Copy each line from the data that has the word "historian" in it.
*** Opening ENTRIES SUPPLIED ***
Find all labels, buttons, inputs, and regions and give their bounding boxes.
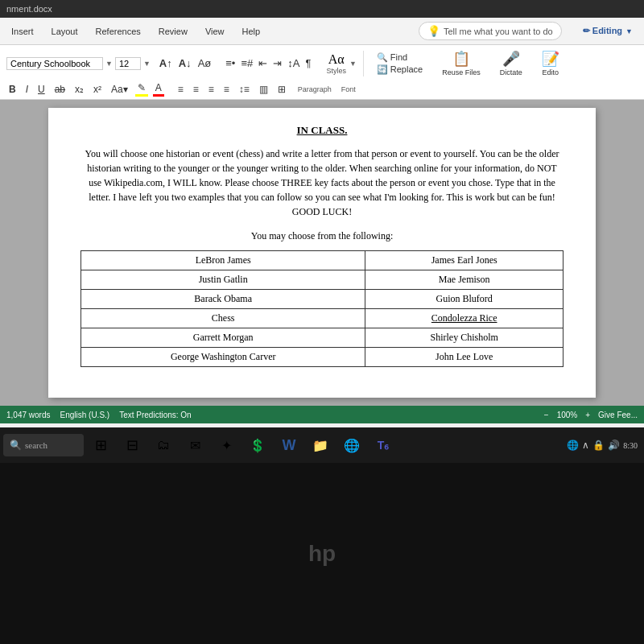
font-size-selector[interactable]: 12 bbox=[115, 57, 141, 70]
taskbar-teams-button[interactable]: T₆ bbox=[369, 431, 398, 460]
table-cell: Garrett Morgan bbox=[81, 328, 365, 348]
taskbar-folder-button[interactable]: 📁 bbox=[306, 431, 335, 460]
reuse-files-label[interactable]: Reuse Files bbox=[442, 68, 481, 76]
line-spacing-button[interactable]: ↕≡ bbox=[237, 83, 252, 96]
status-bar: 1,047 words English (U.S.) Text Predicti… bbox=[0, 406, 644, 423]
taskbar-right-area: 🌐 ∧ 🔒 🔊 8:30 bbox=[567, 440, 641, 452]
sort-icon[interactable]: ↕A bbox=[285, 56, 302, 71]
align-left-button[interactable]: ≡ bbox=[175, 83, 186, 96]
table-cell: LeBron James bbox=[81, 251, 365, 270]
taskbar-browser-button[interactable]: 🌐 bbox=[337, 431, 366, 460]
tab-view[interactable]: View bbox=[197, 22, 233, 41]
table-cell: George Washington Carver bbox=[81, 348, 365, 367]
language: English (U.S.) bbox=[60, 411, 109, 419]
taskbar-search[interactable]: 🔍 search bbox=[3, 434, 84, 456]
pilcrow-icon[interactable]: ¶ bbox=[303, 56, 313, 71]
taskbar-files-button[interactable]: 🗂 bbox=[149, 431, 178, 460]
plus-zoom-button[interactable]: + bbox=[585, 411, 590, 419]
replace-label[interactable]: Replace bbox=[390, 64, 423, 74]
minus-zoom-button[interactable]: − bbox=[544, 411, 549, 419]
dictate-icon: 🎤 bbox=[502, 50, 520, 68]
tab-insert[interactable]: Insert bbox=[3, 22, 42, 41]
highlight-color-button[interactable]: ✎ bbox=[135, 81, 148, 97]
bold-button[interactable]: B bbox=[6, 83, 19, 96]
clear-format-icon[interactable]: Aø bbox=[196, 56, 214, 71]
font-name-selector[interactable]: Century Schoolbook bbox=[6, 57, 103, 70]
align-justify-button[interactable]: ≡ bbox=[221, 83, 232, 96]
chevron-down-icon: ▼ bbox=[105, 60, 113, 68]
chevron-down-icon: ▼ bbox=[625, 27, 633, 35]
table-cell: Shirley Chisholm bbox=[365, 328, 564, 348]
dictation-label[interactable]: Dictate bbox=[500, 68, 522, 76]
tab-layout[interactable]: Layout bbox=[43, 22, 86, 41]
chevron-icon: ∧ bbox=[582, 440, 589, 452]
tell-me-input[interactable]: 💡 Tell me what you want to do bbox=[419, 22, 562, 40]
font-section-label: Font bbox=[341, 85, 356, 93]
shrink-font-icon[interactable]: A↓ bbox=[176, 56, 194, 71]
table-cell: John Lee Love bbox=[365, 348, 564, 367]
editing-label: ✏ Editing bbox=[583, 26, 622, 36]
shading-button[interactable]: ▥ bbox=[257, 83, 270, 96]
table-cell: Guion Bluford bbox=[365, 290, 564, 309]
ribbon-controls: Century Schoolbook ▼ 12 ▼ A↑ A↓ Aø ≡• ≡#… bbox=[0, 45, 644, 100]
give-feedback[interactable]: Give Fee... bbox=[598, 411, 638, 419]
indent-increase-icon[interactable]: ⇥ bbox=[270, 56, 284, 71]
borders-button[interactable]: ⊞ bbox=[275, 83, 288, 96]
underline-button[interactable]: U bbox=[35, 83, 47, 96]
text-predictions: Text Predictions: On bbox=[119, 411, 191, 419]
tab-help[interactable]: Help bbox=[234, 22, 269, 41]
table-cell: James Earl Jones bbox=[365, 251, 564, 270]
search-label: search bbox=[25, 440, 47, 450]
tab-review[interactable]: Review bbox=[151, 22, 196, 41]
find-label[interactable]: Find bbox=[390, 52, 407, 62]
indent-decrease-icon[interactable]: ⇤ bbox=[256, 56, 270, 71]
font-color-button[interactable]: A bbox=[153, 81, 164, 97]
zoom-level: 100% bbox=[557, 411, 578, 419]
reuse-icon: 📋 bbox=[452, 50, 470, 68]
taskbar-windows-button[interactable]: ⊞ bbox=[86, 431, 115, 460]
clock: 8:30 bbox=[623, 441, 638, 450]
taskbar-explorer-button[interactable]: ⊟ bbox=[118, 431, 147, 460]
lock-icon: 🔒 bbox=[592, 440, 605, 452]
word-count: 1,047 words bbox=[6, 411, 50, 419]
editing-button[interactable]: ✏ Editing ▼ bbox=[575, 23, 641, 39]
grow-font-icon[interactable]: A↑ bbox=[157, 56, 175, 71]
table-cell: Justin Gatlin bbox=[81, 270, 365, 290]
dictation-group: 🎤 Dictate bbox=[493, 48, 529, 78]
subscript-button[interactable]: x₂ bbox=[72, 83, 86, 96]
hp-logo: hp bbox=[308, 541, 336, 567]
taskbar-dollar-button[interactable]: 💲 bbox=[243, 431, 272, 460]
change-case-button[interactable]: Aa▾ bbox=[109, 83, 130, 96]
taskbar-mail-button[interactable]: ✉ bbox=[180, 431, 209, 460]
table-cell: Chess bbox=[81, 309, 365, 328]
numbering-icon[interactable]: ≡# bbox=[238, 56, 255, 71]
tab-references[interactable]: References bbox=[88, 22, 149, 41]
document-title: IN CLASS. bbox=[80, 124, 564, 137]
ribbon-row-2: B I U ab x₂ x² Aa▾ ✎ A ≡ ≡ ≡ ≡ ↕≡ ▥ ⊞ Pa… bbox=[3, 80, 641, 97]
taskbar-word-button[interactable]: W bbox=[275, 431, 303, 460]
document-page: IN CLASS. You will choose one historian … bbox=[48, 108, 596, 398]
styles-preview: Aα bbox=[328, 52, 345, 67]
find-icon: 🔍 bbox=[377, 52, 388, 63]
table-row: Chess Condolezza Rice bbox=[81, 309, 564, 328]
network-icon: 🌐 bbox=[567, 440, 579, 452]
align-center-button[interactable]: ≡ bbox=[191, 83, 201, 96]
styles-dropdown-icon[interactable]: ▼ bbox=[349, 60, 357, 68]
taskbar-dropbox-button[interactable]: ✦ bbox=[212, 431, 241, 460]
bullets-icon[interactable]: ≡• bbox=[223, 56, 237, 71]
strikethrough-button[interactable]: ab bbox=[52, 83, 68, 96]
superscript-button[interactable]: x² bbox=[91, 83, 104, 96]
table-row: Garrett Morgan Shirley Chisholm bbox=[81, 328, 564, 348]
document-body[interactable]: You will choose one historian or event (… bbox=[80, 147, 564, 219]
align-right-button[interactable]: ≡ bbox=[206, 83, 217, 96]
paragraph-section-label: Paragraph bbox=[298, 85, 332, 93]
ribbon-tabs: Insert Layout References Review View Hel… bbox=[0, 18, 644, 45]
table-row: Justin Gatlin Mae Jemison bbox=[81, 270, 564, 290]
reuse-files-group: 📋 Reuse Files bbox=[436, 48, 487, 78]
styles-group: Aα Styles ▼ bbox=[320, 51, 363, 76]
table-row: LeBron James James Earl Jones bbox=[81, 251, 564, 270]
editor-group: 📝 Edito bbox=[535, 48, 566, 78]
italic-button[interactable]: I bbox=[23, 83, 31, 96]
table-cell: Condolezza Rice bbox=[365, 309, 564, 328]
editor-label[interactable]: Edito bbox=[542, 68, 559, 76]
*** Closing ENTRIES SUPPLIED ***
● WRITTEN ANSWER:
document-page: IN CLASS. You will choose one historian … bbox=[48, 108, 596, 398]
document-body[interactable]: You will choose one historian or event (… bbox=[80, 147, 564, 219]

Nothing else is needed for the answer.